Following the banning of Field of the Dead last week, there was no question in anyone's mind as to what archetype was now tier 1: Simic Food. With the easiest way to go over the top of Oko gone, there was no clear threat to Simic's supremacy in the format, especially after it had, arguably, done better than Field of the Dead decks at Mythic Championship V.
People were going as far as suggesting maindeck color-hosers for the Food mirror match.
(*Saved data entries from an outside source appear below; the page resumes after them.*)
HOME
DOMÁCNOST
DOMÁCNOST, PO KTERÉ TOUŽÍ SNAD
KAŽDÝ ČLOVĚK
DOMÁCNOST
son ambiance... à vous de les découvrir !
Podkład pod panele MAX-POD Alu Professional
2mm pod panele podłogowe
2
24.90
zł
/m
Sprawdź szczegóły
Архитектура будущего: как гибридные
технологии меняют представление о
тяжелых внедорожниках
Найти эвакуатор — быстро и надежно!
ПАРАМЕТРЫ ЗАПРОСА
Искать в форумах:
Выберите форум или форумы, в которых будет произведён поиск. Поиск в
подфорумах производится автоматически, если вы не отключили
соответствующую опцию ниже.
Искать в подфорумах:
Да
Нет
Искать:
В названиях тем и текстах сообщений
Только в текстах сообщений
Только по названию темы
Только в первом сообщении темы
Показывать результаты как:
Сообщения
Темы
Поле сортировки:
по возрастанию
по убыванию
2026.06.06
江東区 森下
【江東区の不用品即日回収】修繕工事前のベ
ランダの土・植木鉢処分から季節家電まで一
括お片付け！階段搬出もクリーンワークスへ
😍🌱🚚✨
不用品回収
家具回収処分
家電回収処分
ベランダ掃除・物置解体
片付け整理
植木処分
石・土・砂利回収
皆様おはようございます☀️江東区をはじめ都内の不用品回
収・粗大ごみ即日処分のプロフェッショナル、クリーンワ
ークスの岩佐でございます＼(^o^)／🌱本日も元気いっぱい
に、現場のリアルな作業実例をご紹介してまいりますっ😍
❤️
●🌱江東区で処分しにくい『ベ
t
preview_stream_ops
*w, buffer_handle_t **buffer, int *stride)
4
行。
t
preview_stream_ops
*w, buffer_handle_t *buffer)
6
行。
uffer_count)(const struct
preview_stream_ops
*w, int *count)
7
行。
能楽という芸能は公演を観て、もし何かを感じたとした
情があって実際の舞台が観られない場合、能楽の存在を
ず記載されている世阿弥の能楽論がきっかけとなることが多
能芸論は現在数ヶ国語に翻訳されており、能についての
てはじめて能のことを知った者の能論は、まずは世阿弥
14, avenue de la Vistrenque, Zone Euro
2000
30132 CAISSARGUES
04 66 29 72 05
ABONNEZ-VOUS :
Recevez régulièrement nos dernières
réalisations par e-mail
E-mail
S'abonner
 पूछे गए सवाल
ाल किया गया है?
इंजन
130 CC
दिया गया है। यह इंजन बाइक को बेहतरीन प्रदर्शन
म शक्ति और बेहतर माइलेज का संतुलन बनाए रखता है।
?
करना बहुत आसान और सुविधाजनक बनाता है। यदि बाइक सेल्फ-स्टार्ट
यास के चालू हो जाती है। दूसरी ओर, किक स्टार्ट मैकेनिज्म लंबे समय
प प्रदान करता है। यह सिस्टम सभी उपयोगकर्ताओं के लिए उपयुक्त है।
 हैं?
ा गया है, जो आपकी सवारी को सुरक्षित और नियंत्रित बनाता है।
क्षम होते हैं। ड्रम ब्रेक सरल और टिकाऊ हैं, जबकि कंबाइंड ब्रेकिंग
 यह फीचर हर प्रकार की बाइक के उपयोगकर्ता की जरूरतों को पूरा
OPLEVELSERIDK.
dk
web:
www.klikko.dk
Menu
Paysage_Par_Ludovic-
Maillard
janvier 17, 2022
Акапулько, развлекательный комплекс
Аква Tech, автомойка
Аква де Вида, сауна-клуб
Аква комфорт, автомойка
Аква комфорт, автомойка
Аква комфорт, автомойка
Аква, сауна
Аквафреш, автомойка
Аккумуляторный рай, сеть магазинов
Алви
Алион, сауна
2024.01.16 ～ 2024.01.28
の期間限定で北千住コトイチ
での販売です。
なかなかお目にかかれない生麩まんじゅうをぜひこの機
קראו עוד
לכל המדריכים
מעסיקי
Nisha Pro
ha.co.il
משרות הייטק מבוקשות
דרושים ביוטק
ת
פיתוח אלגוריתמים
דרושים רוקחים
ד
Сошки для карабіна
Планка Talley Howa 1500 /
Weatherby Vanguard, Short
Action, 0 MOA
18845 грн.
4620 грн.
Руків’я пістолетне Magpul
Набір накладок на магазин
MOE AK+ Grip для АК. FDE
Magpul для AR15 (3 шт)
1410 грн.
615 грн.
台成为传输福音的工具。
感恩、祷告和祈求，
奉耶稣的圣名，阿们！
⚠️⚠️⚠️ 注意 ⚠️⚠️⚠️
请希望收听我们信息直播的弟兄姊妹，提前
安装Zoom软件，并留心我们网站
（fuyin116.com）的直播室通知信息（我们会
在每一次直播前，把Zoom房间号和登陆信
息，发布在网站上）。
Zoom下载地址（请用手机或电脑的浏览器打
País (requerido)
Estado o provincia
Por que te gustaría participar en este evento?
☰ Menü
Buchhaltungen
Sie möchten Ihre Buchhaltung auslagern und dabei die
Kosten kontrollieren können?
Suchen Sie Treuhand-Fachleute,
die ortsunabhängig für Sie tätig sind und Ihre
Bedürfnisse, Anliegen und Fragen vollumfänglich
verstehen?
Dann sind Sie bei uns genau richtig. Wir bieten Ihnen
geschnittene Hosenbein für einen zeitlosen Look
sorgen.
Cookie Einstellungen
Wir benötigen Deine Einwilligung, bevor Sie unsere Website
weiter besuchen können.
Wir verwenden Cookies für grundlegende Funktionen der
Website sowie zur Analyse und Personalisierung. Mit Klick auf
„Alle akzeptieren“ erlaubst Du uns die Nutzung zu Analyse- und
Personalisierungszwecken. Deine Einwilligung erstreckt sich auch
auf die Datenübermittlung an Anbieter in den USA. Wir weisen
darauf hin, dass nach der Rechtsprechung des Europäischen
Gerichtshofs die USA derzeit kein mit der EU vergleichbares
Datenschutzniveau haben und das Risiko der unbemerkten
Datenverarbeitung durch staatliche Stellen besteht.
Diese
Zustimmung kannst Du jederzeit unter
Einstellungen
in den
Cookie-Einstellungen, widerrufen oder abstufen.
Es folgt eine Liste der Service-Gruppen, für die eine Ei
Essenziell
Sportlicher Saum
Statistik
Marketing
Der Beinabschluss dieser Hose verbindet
Players at MCV had already started playing maindeck Aether Gust, but adding black to a deck playing both Gilded Goose and Paradise Druids was a small price to play Noxious Grasp in a heavily blue-green format.
With the metagame so inbred, however, and potentially cutting maindeck countermagic, I chose to go an entirely different direction with an old favorite of mine: March of the Multitudes.
The plan of the deck is simple: play creatures for the first three turns of the game and either play a free Venerated Loxodon on turn three or March of the Multitudes on turn four or five, followed up with a Flourish or Unbreakable Formation to attack for the win.
While the popular name for the deck has become Selesnya Adventures, this is first and foremost a March of the Multitudes deck. Edgewall Innkeeper is an incredibly powerful card, but over relying on it in a format where Oko, Thief of Crowns absolutely dominates the early game without much effort is mostly a recipe for disaster. I think Selesnya Adventures as a strategy is quite good in this format, but one of the weakest decks I still see people playing is Golgari Adventures. That deck was a legitimate metagame call in a world of Field of the Dead decks, but now it gets stomped on by Simic Food because it lacks any way to overpower them.
Edgewall Innkeeper is best when it allows a deck to have a strong early game presence without sacrificing cards to do so. Most decks playing fourteen one-drops and trying to curve out turns one through four will run out of cards if they meet any resistance, which in turn gives them very little ability to play a grindy game of Magic. Edgewall Innkeeper, though, makes each other card cantrip, so that after playing several cards for the first three turns, the Selesnya player still has five cards in hand. The card also eases redundancy. Between Edgewall Innkeeper and Once Upon a Time, the deck is remarkably consistent at what it does: creating a wide board presence incredibly quickly, and then winning through either Venerated Loxodon or March of the Multitudes.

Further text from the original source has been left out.